The next day I woke to a clear blue sky, warm sun and no wind.  I had an excellent breakfast in the almost deserted dining room – there were only two others staying in the hotel.  After breakfast, I decided to head out of the town for a long walk along the coast and perhaps up the hill into the countryside.  Just outside the town I passed a pristine and secluded beach, completely deserted. It was perhaps too early for sunbathers.


From the top of the first hill I had an excellent view of the church, prominent on the headland. There was already a church on the site in the 11th century, as a document from 1071 noted its existence and recorded a donation that it made.  The original church was destroyed during factional wars, being rebuilt and enlarged in the XVI century.

St. Mary’s church

I eventually came across an unpaved road off the coastal road and decided to follow it to see where it led. For perhaps thirty minutes the road steadily climbed up a narrow valley until it finally stopped at a dilapidated farmhouse. A dog started barking when it spotted me and an old man came to the door. He was exceedingly wizened and frail. I spoke to him but he did not seem to understand me. He replied in Vasco.  But sign language can be universal and I indicated that I wanted to walk further and was it possible.  He indicated that the farm was the end of the road, so I reluctantly returned back the way I had come. It was a pity that I could not have asked him if he could remember of any Lázagas.

Once back to the coast road, I stopped in a bar and had a beer, a light lunch and read the newspapers, before returning to explore Mundaka.

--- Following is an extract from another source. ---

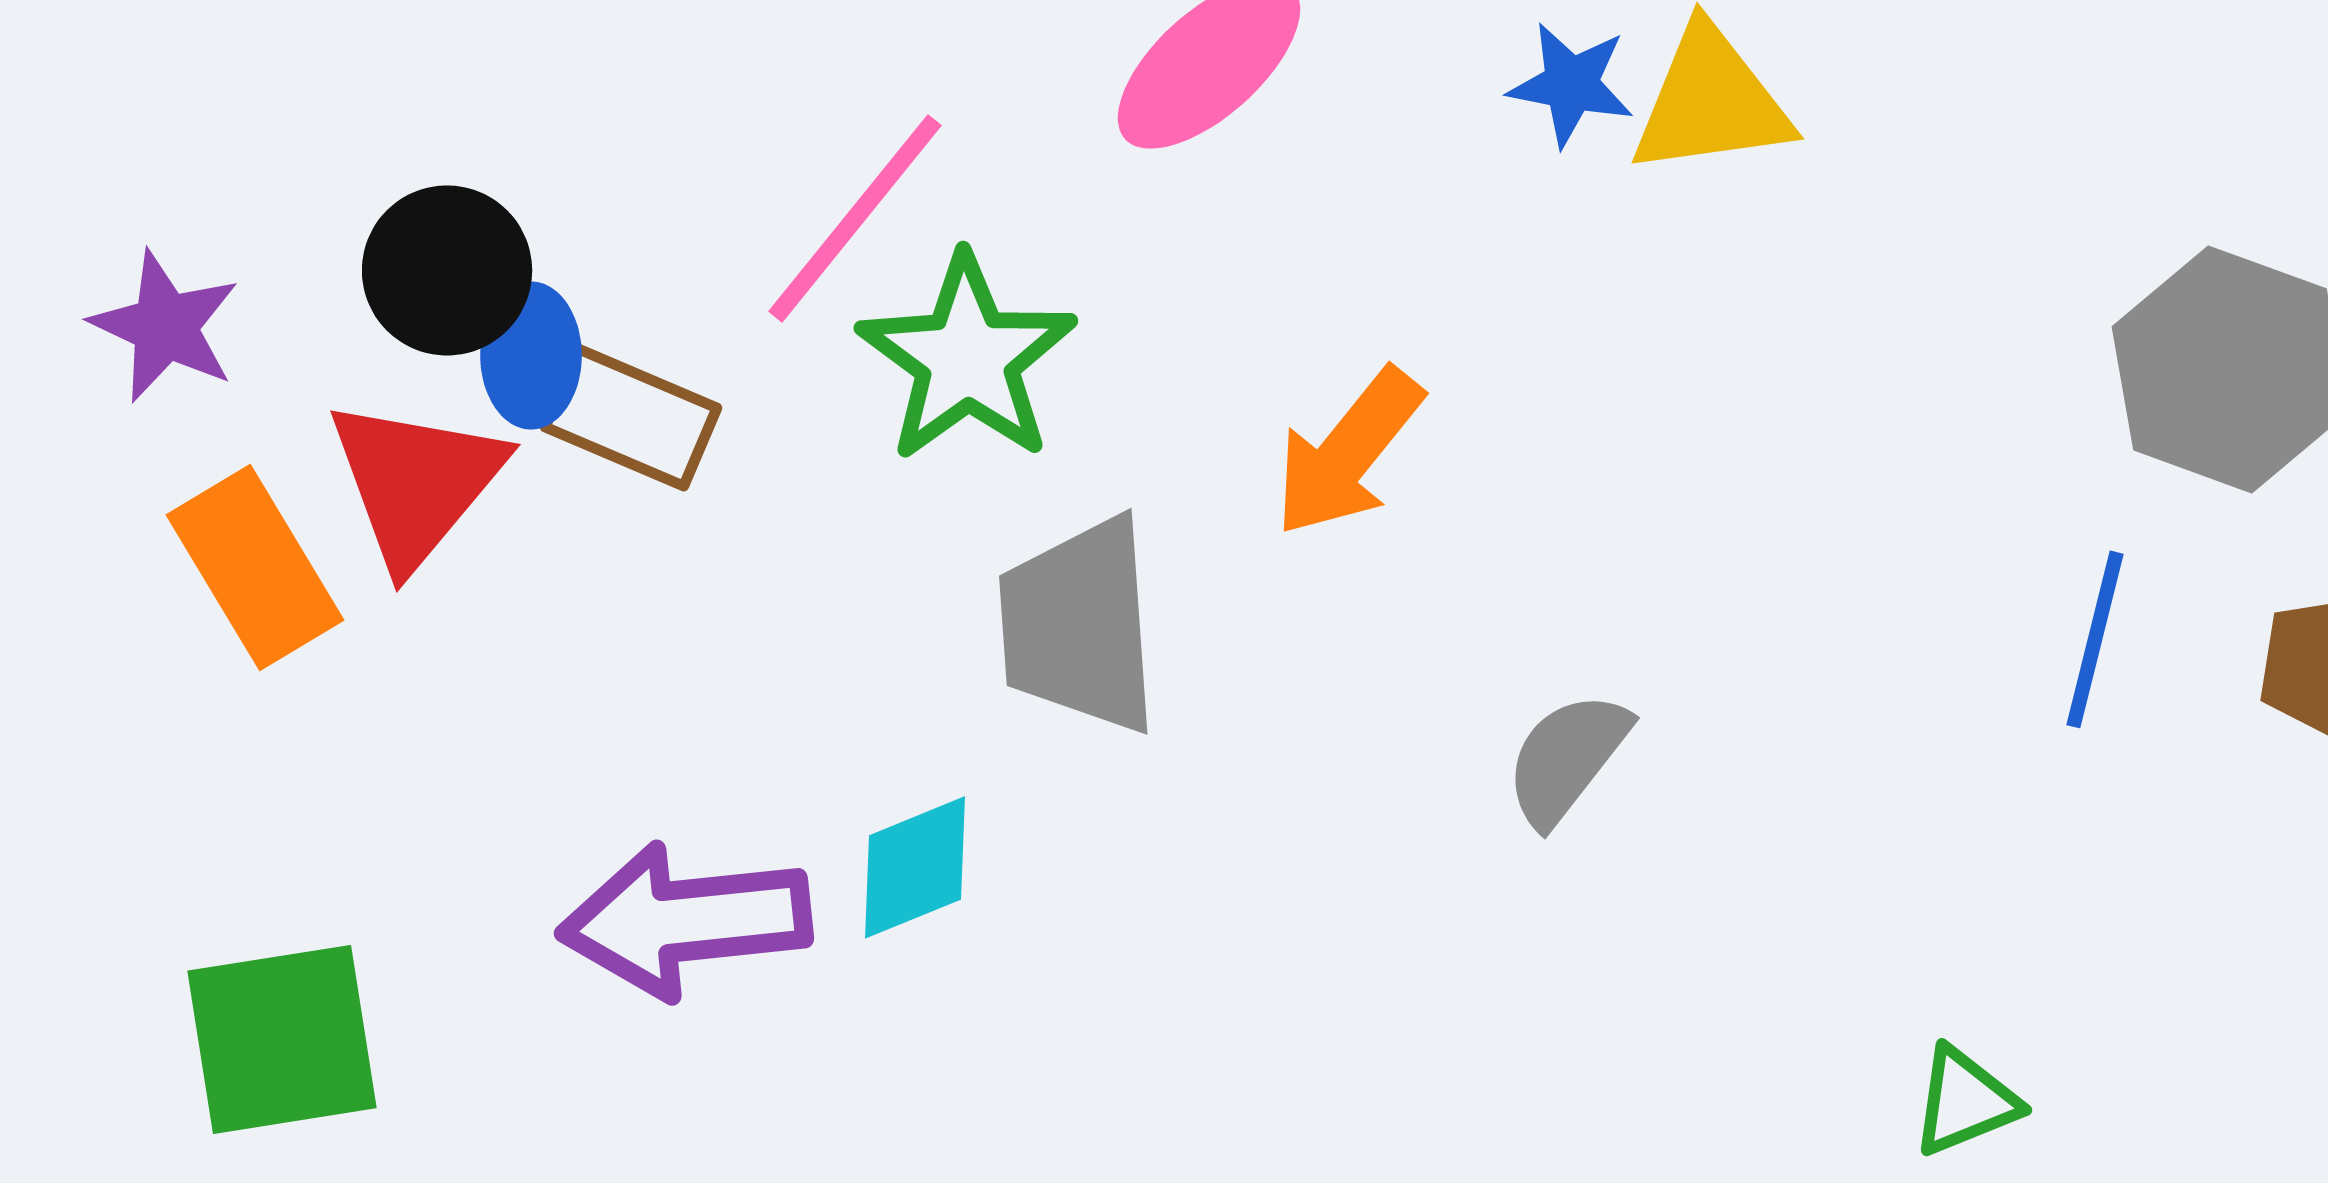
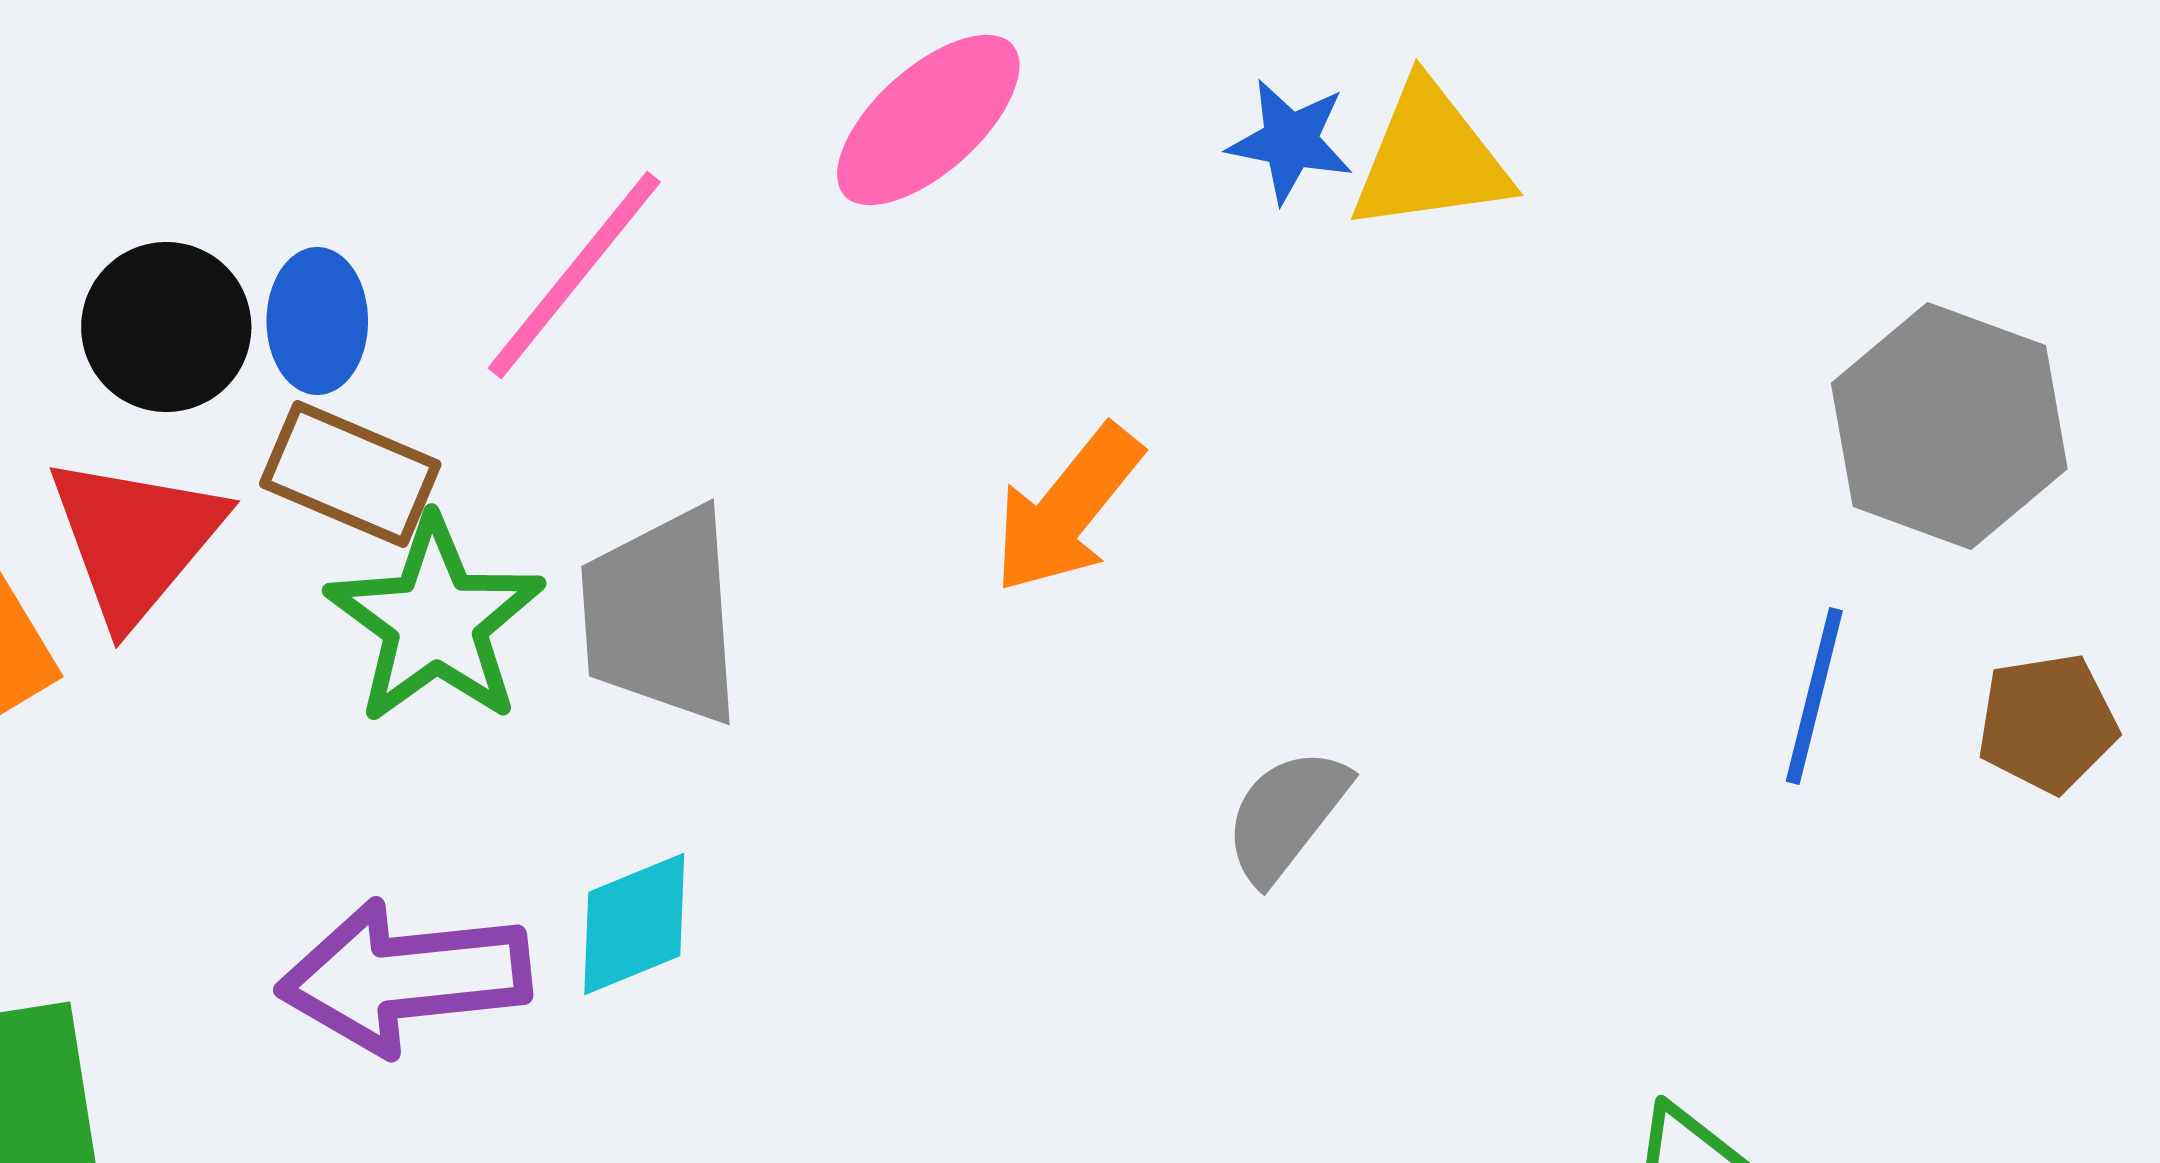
blue ellipse: (531, 355) -> (317, 321), moved
green star: (967, 358) -> (435, 621), moved
gray trapezoid: (1079, 625) -> (661, 616), moved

The Hermitage of St. Catherine sits on a peninsula and is isolated from the rest of the town. It was built in the 19th century on the ancient remains of a fortress. It was often used as a meeting place and as a place for quarantining victims of epidemic.

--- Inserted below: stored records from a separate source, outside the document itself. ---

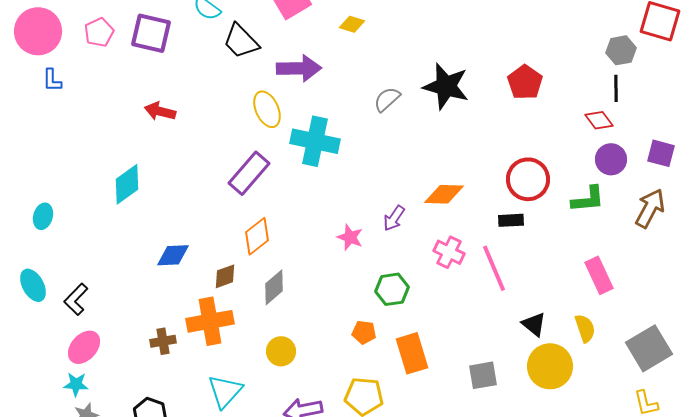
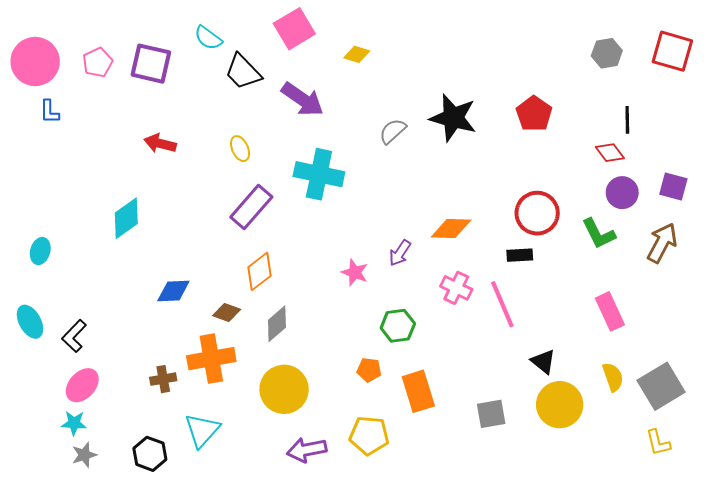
gray hexagon: (621, 50) -> (607, 53), moved
purple arrow: (299, 68) -> (303, 99), turned 36
yellow ellipse: (267, 109) -> (240, 149), moved, size x0.7
green L-shape: (588, 199) -> (599, 234), turned 69
brown diamond: (225, 276) -> (227, 312), turned 40
yellow semicircle: (585, 328) -> (613, 377), moved
yellow circle: (281, 351) -> (284, 389), size x1.6
cyan triangle: (225, 391) -> (202, 430), moved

The hermitage of St. Catherine

The view across that bay to the next headland was spectacular. The day was peaceful and the water calm, but on the exposed headland one could imagine that the winds from the Bay of Biscay could be quite fierce during a storm.


Today Mundaka is renowned for its surfing and even on a relatively calm sea, there were several surfers patiently waiting for a suitable wave. The waves rise in the shape of a tube and can grow to four meters high and extend for 400 meters. In the village there are constant reminders of surfing in posters, photographs, rental shops and groups of young people, bronzed and athletic.

Surfing picture from a local brochure

The sea was remarkably calm that day and there was no activity in the harbour to shatter the glass-like surface of the water.  There were a few men fishing from the wall. There was no evidence of the fishing fleet and maritime trade that used to exist, just pleasure craft.

Looking from the harbour to the bay
And looking back towards the town

Before I came to Mundaka, I had ambitions of accessing the church records and proving the veracity of what I had been told of the family history.  But I had read several accounts of how difficult it was to get access. The records are not centralized as they are in many countries and one is quite dependent on the willingness to help of the parish priest.  When I saw the locked gate and the iron bars around the church, my thought was that the priest has bigger and more pressing problems that helping amateur genealogists. Perhaps one day in the not too distant future the Spanish church records will be centralized and available on the internet, as they are in many other countries.

The locked and barred church

When I returned home, I documented what I had found in Mundaka and sent the photographs and a local tourist brochure to Miami, to my sons’ grandmother.  I am glad that I made the effort to go to Mundaka when I did, for she sadly died suddenly, earlier this year.

Today would have been her 87th birthday.